RELEASE: 2019
GENRE: Documentary
DIRECTOR: Steve Gherebean, Jesse Mariut
WRITER: Steve Gherebean, Jesse Mariut
STARS: Daniel Marshall, Marvin Shenken, Peter Weller (narrator)
No-nonsense history told with testicular fortitude through excellent old photos and footage. A hard-line is drawn between governments but another line connecting people, cuts across the first. Palpable passion. All surrounding and revolving around a cigar. What makes a good smoke. How a good smoke feels. From nuts and bolts to the ethereal, this flick clicks.

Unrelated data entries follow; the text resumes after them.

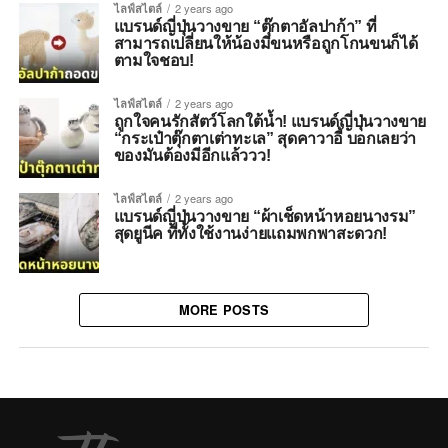
ไลฟ์สไตล์
2 years ago
แบรนด์ญี่ปุ่นวางขาย “ตุ๊กตาอัลปาก้า” ที่
สามารถเปลี่ยนให้น้องมีขนหรือถูกโกนขนก็ได้
ตามใจชอบ!
ไลฟ์สไตล์
2 years ago
ถูกใจคนรักสัตว์โลกใต้น้ำ! แบรนด์ญี่ปุ่นวางขาย
“กระเป๋าตุ๊กตาเต่าทะเล” สุดคาวาอี้ บอกเลยว่า
ของมันต้องมีอีกแล้ววว!
ไลฟ์สไตล์
2 years ago
แบรนด์ญี่ปุ่นวางขาย “ผ้าเช็ดหน้าหอยนางรม”
สุดยูนีค ที่ทั้งใช้งานง่ายแถมพกพาสะดวก!
MORE POSTS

A timely, important, and definitive distinction is made, with great and deserved bravado, between premium handmade cigars and other 'lesser' tobacco products. (The industry's current FDA woes become the focus for a good bit.) There are many personalities on display here, and from politicians to planters--this is a five-pound bag of charisma filled with easily twice of much of the stuff. Some jockeying does display but that's cool. It's never head-on.
"There's a lot of fucking things that make a cigar a cigar."- Jorge Padron.
And we see those, as well as how precisely they do differ from cigarettes and such; lingering in the present. Though we do, in turn, get good information regarding 'Seed to smoke,' as they say. We also see some typical-of-the-lifestyle sleek glamour, and also more regular folks, and families, enjoying and depending upon the product and industry. Again, it clicks on all cylinders, and does-so in a driving, unrelenting, unapologetic, and meritorious manner.
In short, Hand Rolled perfectly captures and relates (minus pulling punches, plus [necessarily] being a half-tick overly of the day) all it sets out to do. I realize I'm late to the game here as well as in saying this, but show someone this documentary, and not just in a preaching-to-the-choir fashion. It's more than good enough for a seemingly disinterested even contrary audience.